Data provided>
==========

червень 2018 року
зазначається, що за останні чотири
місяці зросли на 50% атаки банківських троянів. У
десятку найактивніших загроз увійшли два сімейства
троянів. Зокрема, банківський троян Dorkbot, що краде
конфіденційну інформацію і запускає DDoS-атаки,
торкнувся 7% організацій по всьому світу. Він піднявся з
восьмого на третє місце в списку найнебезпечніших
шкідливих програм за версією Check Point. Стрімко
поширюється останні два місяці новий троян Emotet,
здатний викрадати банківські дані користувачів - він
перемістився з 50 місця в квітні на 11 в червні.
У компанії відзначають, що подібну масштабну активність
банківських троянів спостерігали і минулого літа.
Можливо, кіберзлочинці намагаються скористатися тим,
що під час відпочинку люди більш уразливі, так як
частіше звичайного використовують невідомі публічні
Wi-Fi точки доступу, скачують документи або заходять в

==========

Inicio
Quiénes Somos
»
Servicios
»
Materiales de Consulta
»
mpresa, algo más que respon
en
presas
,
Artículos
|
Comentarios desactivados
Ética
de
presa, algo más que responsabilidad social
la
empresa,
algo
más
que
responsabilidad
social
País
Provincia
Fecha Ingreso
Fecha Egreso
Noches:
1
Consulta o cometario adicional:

==========

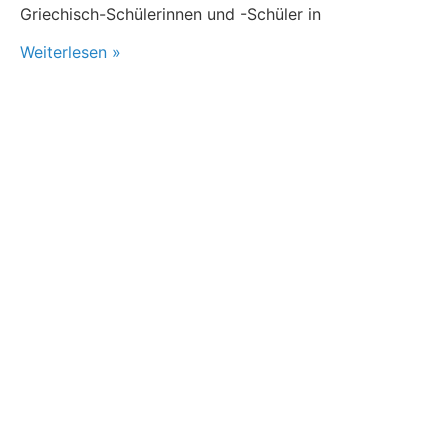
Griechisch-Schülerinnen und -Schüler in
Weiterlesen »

==========

Task instructions> Look in the material above for the line with "Fecha Egreso" and the line with "Consulta o cometario", and transcribe exactly those lines and all lines between them, nothing more.

Task solution>
Fecha Egreso
Noches:
1
Consulta o cometario adicional:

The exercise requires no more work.